### Input data
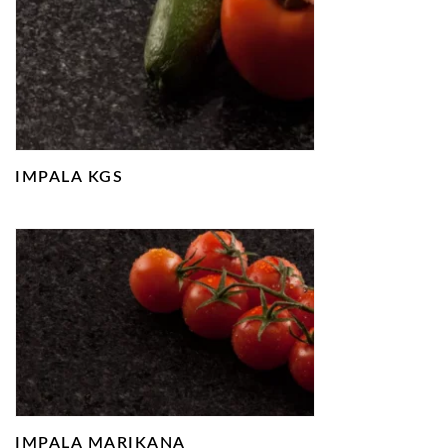
IMPALA KGS
IMPALA MARIKANA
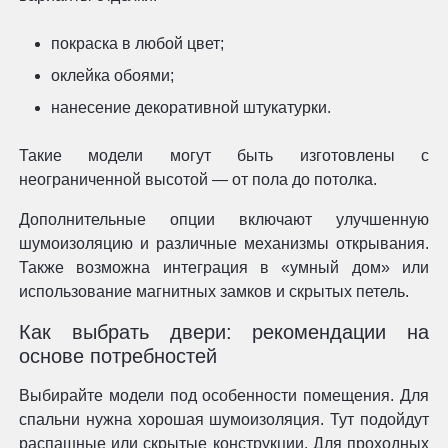
покраска в любой цвет;
оклейка обоями;
нанесение декоративной штукатурки.
Такие модели могут быть изготовлены с
неограниченной высотой — от пола до потолка.
Дополнительные опции включают улучшенную
шумоизоляцию и различные механизмы открывания.
Также возможна интеграция в «умный дом» или
использование магнитных замков и скрытых петель.
Как выбрать двери: рекомендации на
основе потребностей
Выбирайте модели под особенности помещения. Для
спальни нужна хорошая шумоизоляция. Тут подойдут
распашные или скрытые конструкции. Для проходных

### Directions
Please copy the records above word for word, omitting every picture.

### Answer area
IMPALA KGS
IMPALA MARIKANA
покраска в любой цвет;
оклейка обоями;
нанесение декоративной штукатурки.
Такие модели могут быть изготовлены с
неограниченной высотой — от пола до потолка.
Дополнительные опции включают улучшенную
шумоизоляцию и различные механизмы открывания.
Также возможна интеграция в «умный дом» или
использование магнитных замков и скрытых петель.
Как выбрать двери: рекомендации на
основе потребностей
Выбирайте модели под особенности помещения. Для
спальни нужна хорошая шумоизоляция. Тут подойдут
распашные или скрытые конструкции. Для проходных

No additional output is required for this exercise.